What the task requires » Reproduce word for word the lines between those holding "land is perfect voor een" and "wilde dieren leven.", inclusive, and nothing else from the data below.
-- Data for analysis follows --
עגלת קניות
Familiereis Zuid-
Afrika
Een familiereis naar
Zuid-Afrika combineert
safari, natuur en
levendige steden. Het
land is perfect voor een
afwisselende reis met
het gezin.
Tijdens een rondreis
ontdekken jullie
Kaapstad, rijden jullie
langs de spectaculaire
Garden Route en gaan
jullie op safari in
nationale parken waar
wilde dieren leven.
-- Data for analysis concluded --
-- Data for analysis follows --
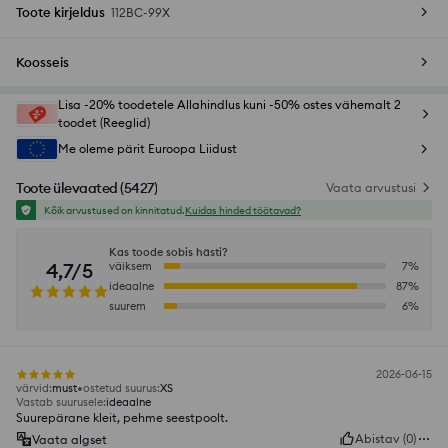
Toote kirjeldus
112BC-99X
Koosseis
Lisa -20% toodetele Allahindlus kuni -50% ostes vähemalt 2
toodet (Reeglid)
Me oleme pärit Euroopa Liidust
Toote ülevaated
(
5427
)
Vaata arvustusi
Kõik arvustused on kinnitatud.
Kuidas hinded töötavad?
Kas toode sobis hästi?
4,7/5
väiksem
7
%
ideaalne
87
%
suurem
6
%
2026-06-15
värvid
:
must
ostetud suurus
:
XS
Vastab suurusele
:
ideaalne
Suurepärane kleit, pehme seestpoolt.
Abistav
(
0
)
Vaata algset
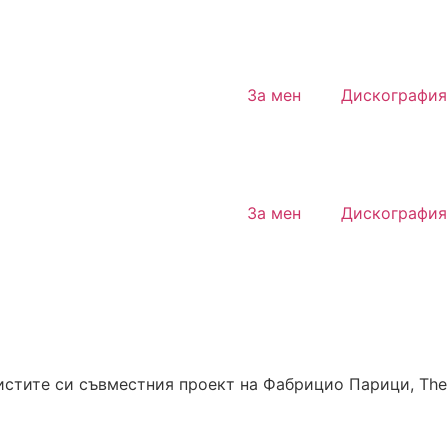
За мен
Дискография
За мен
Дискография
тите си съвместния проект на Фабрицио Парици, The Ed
-- Data for analysis concluded --
-- Data for analysis follows --
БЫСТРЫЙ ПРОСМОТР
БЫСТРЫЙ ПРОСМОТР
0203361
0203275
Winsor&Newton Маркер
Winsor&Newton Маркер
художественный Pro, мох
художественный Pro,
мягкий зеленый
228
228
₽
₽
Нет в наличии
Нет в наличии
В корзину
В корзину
-- Data for analysis concluded --
Answer below »
land is perfect voor een
afwisselende reis met
het gezin.
Tijdens een rondreis
ontdekken jullie
Kaapstad, rijden jullie
langs de spectaculaire
Garden Route en gaan
jullie op safari in
nationale parken waar
wilde dieren leven.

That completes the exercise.